Fortunately, this author has the solution. The master algorithm! Well he doesn't have the master algorithm but spends half the book arguing that it would be really great idea if someone would find it. Oh, and then he presents his ideas that kind of get some way towards that algorithm but don't quite work very well.
While there are many parts of the book that are enlightening and informative, the book is let down by grandiose posturing and over complication of the inner working of machine learning.
I really did not need another lecture on the moral guidance for how to live in a world ruled by machine learning. Let's leave that to the science-fiction writers of the 1940s and 50s who frankly did a much better job.
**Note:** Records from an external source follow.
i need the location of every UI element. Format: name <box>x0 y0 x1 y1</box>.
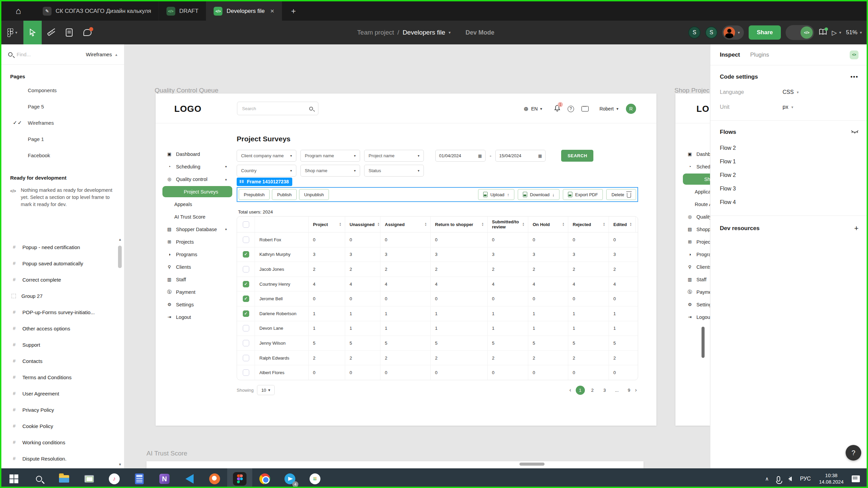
menu-item[interactable]: ◎ Quality control ▴ <box>160 173 232 185</box>
table-row[interactable]: Jerome Bell 0 0 0 0 0 0 0 0 <box>237 291 638 306</box>
start-button[interactable] <box>1 468 26 488</box>
filter-select[interactable]: Program name ▾ <box>300 150 360 162</box>
filter-select[interactable]: Country ▾ <box>237 165 296 177</box>
app-search-input[interactable]: Search <box>237 102 318 115</box>
menu-item[interactable]: ◔ Scheduling ▾ <box>160 160 232 173</box>
table-row[interactable]: Jenny Wilson 5 5 5 5 5 5 5 5 <box>237 336 638 351</box>
canvas[interactable]: Quality Control Queue LOGO Search ⊕ EN ▾ <box>124 44 710 468</box>
current-user-menu[interactable]: ▾ <box>722 25 744 40</box>
browser-tab-2[interactable]: </> DRAFT <box>159 1 206 21</box>
page-item[interactable]: ⌂ Components <box>1 82 124 98</box>
breadcrumb-file[interactable]: Developers file <box>402 29 445 36</box>
present-button[interactable]: ▷ ▾ <box>832 29 841 37</box>
row-checkbox[interactable] <box>243 340 249 346</box>
actions-row-selected[interactable]: Prepublish Publish Unpublish Upload <box>237 187 638 202</box>
layer-item[interactable]: # Group 27 <box>1 288 124 304</box>
table-row[interactable]: Courtney Henry 4 4 4 4 4 4 4 4 <box>237 277 638 292</box>
page-number[interactable]: 3 <box>600 386 609 395</box>
layer-item[interactable]: # Correct complete <box>1 271 124 288</box>
system-monitor-app[interactable] <box>77 468 102 488</box>
action-button[interactable]: Download ↓ <box>518 189 559 200</box>
page-number[interactable]: 1 <box>576 386 585 395</box>
menu-item[interactable]: ◎ Quality c <box>681 210 710 223</box>
library-button[interactable] <box>819 28 827 37</box>
column-header[interactable]: Rejected ▲▼ <box>568 217 609 232</box>
measure-tool[interactable] <box>42 21 60 44</box>
layer-item[interactable]: # Privacy Policy <box>1 402 124 418</box>
column-header[interactable]: Unassigned ▲▼ <box>345 217 380 232</box>
sort-icon[interactable]: ▲▼ <box>562 222 565 226</box>
flow-item[interactable]: Flow 1 <box>720 151 859 165</box>
help-icon[interactable]: ? <box>568 106 574 112</box>
frame1[interactable]: LOGO Search ⊕ EN ▾ 1 ? <box>156 94 656 426</box>
sort-icon[interactable]: ▲▼ <box>425 222 427 226</box>
figma-main-menu[interactable]: ▾ <box>1 21 23 44</box>
menu-item[interactable]: ⚲ Clients <box>681 261 710 273</box>
find-input[interactable]: Find... <box>17 52 82 57</box>
menu-item[interactable]: ▥ Staff <box>160 273 232 286</box>
notification-center-icon[interactable] <box>852 475 860 482</box>
layer-item[interactable]: # Contacts <box>1 353 124 369</box>
chrome-app[interactable] <box>252 468 277 488</box>
menu-item[interactable]: Ⓢ Payment <box>160 286 232 298</box>
menu-item[interactable]: ⇥ Logout <box>681 311 710 323</box>
more-options-icon[interactable]: ••• <box>850 74 859 80</box>
menu-item[interactable]: Shops <box>683 174 710 185</box>
date-to-input[interactable]: 15/04/2024 ▦ <box>495 150 546 162</box>
browser-tab-active[interactable]: </> Developers file ✕ <box>206 1 282 21</box>
browser-tab-1[interactable]: ✎ СК СОГАЗ ОСАГО Дизайн калькуля <box>35 1 159 21</box>
table-row[interactable]: Kathryn Murphy 3 3 3 3 3 3 3 3 <box>237 247 638 262</box>
zoom-menu[interactable]: 51% ▾ <box>846 29 862 36</box>
action-button[interactable]: Prepublish <box>239 189 270 200</box>
column-header[interactable]: Project ▲▼ <box>308 217 345 232</box>
per-page-select[interactable]: 10 ▾ <box>257 385 275 395</box>
layer-item[interactable]: # Terms and Conditions <box>1 369 124 385</box>
action-button[interactable]: Upload ↑ <box>478 189 514 200</box>
row-checkbox[interactable] <box>243 266 249 272</box>
table-row[interactable]: Ralph Edwards 2 2 2 2 2 2 2 2 <box>237 351 638 366</box>
frame2[interactable]: LO ▣ Dashboa ◔ Schedul <box>675 94 710 426</box>
table-row[interactable]: Darlene Robertson 1 1 1 1 1 1 1 1 <box>237 306 638 321</box>
menu-item[interactable]: Appeals <box>160 198 232 210</box>
layer-item[interactable]: # Cookie Policy <box>1 418 124 434</box>
slack-app[interactable] <box>302 468 328 488</box>
table-row[interactable]: Albert Flores 0 0 0 0 0 0 0 0 <box>237 365 638 380</box>
page-item[interactable]: ⌂ Page 1 <box>1 131 124 147</box>
row-checkbox[interactable] <box>243 296 249 302</box>
table-row[interactable]: Devon Lane 1 1 1 1 1 1 1 1 <box>237 321 638 336</box>
menu-item[interactable]: ◑ Programs <box>160 248 232 261</box>
menu-item[interactable]: ⊞ Projects <box>160 236 232 248</box>
layer-item[interactable]: # Support <box>1 337 124 353</box>
search-button[interactable]: SEARCH <box>561 150 593 162</box>
menu-item[interactable]: Project Surveys <box>162 186 232 197</box>
layer-item[interactable]: # Working conditions <box>1 434 124 450</box>
column-header[interactable]: Edited ▲▼ <box>609 217 635 232</box>
canvas-horizontal-scrollbar[interactable] <box>519 463 545 466</box>
chevron-down-icon[interactable]: ▾ <box>449 30 451 35</box>
sort-icon[interactable]: ▲▼ <box>377 222 380 226</box>
menu-item[interactable]: ⊞ Projects <box>681 236 710 248</box>
user-avatar[interactable]: R <box>626 104 636 114</box>
add-icon[interactable]: + <box>854 224 859 233</box>
flow-item[interactable]: Flow 3 <box>720 178 859 192</box>
column-header[interactable]: Published ▲▼ <box>635 217 638 232</box>
filter-select[interactable]: Shop name ▾ <box>300 165 360 177</box>
itunes-app[interactable] <box>102 468 127 488</box>
menu-item[interactable]: ⇥ Logout <box>160 311 232 323</box>
layer-item[interactable]: # User Agreement <box>1 385 124 402</box>
scroll-down-icon[interactable]: ▼ <box>118 463 122 466</box>
frame3-label[interactable]: AI Trust Score <box>146 450 187 457</box>
clock[interactable]: 10:38 14.08.2024 <box>819 472 844 485</box>
layer-item[interactable]: # Other access options <box>1 320 124 337</box>
frame2-label[interactable]: Shop Projec <box>674 87 710 94</box>
speaker-icon[interactable] <box>788 476 792 481</box>
flow-item[interactable]: Flow 2 <box>720 138 859 151</box>
calculator-app[interactable] <box>127 468 152 488</box>
keyboard-language[interactable]: РУС <box>800 476 811 482</box>
action-button[interactable]: Export PDF <box>563 189 603 200</box>
layer-item[interactable]: # POP-up-Forms survey-initiatio... <box>1 304 124 320</box>
layers-scrollbar[interactable]: ▲ ▼ <box>117 238 123 466</box>
row-checkbox[interactable] <box>243 325 249 331</box>
page-number[interactable]: ... <box>612 386 622 395</box>
file-explorer[interactable] <box>52 468 77 488</box>
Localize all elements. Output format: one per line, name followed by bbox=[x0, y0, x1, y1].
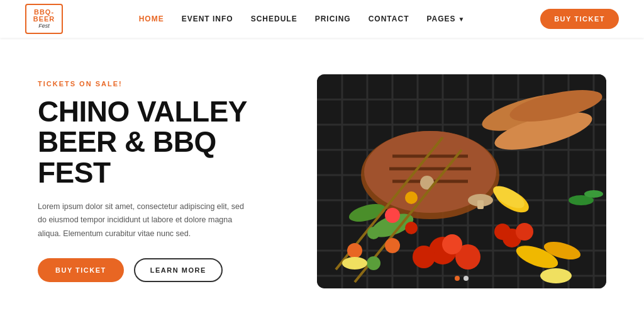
svg-point-32 bbox=[413, 246, 435, 268]
hero-title: CHINO VALLEY BEER & BBQ FEST bbox=[38, 96, 292, 188]
nav-item-pages-wrapper[interactable]: PAGES ▼ bbox=[426, 14, 464, 23]
logo-line2: BEER bbox=[33, 16, 55, 23]
svg-point-42 bbox=[367, 227, 380, 239]
grill-image bbox=[317, 74, 606, 288]
svg-point-48 bbox=[385, 238, 400, 253]
hero-title-line3: FEST bbox=[38, 156, 111, 189]
nav-item-event-info[interactable]: EVENT INFO bbox=[182, 14, 233, 23]
main-nav: HOME EVENT INFO SCHEDULE PRICING CONTACT… bbox=[139, 14, 465, 23]
hero-description: Lorem ipsum dolor sit amet, consectetur … bbox=[38, 200, 252, 241]
logo-line1: BBQ- bbox=[34, 9, 54, 16]
slider-dot-2[interactable] bbox=[464, 276, 469, 281]
svg-point-44 bbox=[405, 191, 418, 204]
svg-point-47 bbox=[367, 256, 380, 270]
nav-item-schedule[interactable]: SCHEDULE bbox=[251, 14, 297, 23]
svg-point-54 bbox=[584, 190, 603, 198]
hero-title-line2: BEER & BBQ bbox=[38, 125, 216, 158]
svg-point-56 bbox=[342, 257, 367, 270]
learn-more-button[interactable]: LEARN MORE bbox=[134, 258, 223, 282]
svg-point-51 bbox=[516, 223, 533, 241]
hero-image-container bbox=[317, 74, 606, 288]
svg-point-43 bbox=[385, 208, 400, 223]
nav-item-contact[interactable]: CONTACT bbox=[369, 14, 409, 23]
slider-dot-1[interactable] bbox=[455, 276, 460, 281]
logo-line3: Fest bbox=[38, 23, 50, 30]
hero-left: TICKETS ON SALE! CHINO VALLEY BEER & BBQ… bbox=[38, 80, 292, 282]
hero-section: TICKETS ON SALE! CHINO VALLEY BEER & BBQ… bbox=[0, 38, 644, 318]
header-buy-ticket-button[interactable]: BUY TICKET bbox=[540, 9, 619, 29]
svg-point-55 bbox=[540, 268, 572, 283]
nav-item-pricing[interactable]: PRICING bbox=[315, 14, 351, 23]
nav-item-home[interactable]: HOME bbox=[139, 14, 164, 23]
pages-chevron-icon: ▼ bbox=[458, 16, 465, 23]
slider-dots bbox=[455, 276, 469, 281]
svg-point-33 bbox=[442, 234, 462, 254]
svg-rect-39 bbox=[477, 200, 484, 209]
hero-title-line1: CHINO VALLEY bbox=[38, 95, 247, 128]
site-header: BBQ- BEER Fest HOME EVENT INFO SCHEDULE … bbox=[0, 0, 644, 38]
svg-point-49 bbox=[405, 222, 418, 234]
cta-buttons: BUY TICKET LEARN MORE bbox=[38, 258, 292, 282]
tickets-on-sale-label: TICKETS ON SALE! bbox=[38, 80, 292, 88]
svg-point-52 bbox=[494, 224, 511, 240]
hero-buy-ticket-button[interactable]: BUY TICKET bbox=[38, 258, 124, 282]
logo[interactable]: BBQ- BEER Fest bbox=[25, 4, 63, 34]
nav-item-pages[interactable]: PAGES bbox=[426, 14, 455, 23]
logo-box: BBQ- BEER Fest bbox=[25, 4, 63, 34]
svg-point-41 bbox=[347, 243, 362, 258]
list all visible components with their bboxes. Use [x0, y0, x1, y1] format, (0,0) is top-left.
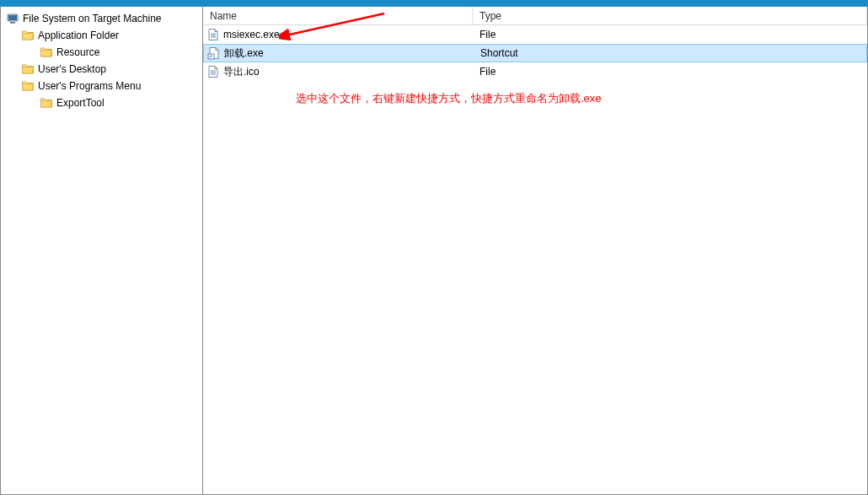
tree-item[interactable]: Resource	[3, 44, 201, 61]
cell-type: File	[473, 66, 867, 78]
tree-item[interactable]: ExportTool	[3, 94, 201, 111]
file-row[interactable]: msiexec.exeFile	[203, 25, 867, 44]
file-icon	[206, 65, 220, 78]
tree-item-label: Resource	[56, 46, 99, 58]
column-header-name[interactable]: Name	[203, 7, 473, 24]
columns-header: Name Type	[203, 7, 867, 25]
folder-icon	[21, 29, 35, 42]
tree-item-label: ExportTool	[56, 97, 104, 109]
cell-type: File	[473, 29, 867, 40]
folder-icon	[40, 46, 53, 59]
file-row[interactable]: 导出.icoFile	[203, 62, 867, 81]
tree-item-label: Application Folder	[38, 30, 119, 41]
tree-item[interactable]: User's Desktop	[3, 61, 201, 78]
file-name: 卸载.exe	[224, 46, 264, 61]
list-panel: Name Type msiexec.exeFile卸载.exeShortcut导…	[203, 7, 867, 494]
tree-root[interactable]: File System on Target Machine	[3, 10, 201, 27]
file-row[interactable]: 卸载.exeShortcut	[203, 44, 867, 62]
file-rows: msiexec.exeFile卸载.exeShortcut导出.icoFile	[203, 25, 867, 494]
shortcut-icon	[207, 46, 221, 60]
tree-item-label: User's Desktop	[38, 63, 106, 75]
svg-rect-2	[10, 22, 15, 24]
column-header-type[interactable]: Type	[473, 7, 867, 24]
cell-name: msiexec.exe	[203, 28, 473, 41]
tree-item[interactable]: Application Folder	[3, 27, 201, 44]
svg-rect-1	[8, 15, 17, 20]
cell-type: Shortcut	[474, 47, 866, 59]
file-name: msiexec.exe	[223, 29, 280, 40]
main-container: File System on Target Machine Applicatio…	[0, 7, 868, 495]
cell-name: 卸载.exe	[204, 46, 474, 61]
folder-icon	[21, 62, 35, 76]
folder-icon	[21, 79, 35, 93]
tree-panel: File System on Target Machine Applicatio…	[1, 7, 203, 494]
tree-root-label: File System on Target Machine	[23, 13, 162, 24]
file-name: 导出.ico	[223, 65, 260, 79]
window-titlebar	[0, 0, 868, 7]
tree-item-label: User's Programs Menu	[38, 80, 141, 92]
file-icon	[206, 28, 220, 41]
tree-item[interactable]: User's Programs Menu	[3, 78, 201, 94]
cell-name: 导出.ico	[203, 65, 473, 79]
computer-icon	[6, 12, 19, 25]
folder-icon	[40, 96, 53, 110]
Great topic. Text is dense. Narrator sounded like and infomercial announcer. Not learned or academic like the author is.
pretty amazing that the author could teach artificial intelligence techniques so well in an audiobook skip the Stanford masters degree and listen to this book instead.
I hate to call out the performer here but he started of a little bland and it was a tad bit hard to follow.
However I really feel like he picked up his game toward the end of the book and made the listening experience better.
Great listening. If you want to get deeper, the author is going to offer a Machine Learning course on Coursera.
Suggestion: It would be great if the book pictures were made available to the listener, in special those of the chapter 9 -- then I would give it 5 stars!
I like the overview of the current state of the art of Machine Learning. I do not care for the hand waving dismissals of people like Chomsky at the beginning or the handwaving dismissal of some of the ethical issues at the end. The pace of the speech was very slow and plodding. But I used the app to speed it up 1.5x and it was mostly fine.
Covers the history of machine learning and explores its future potential. Informative and well presented.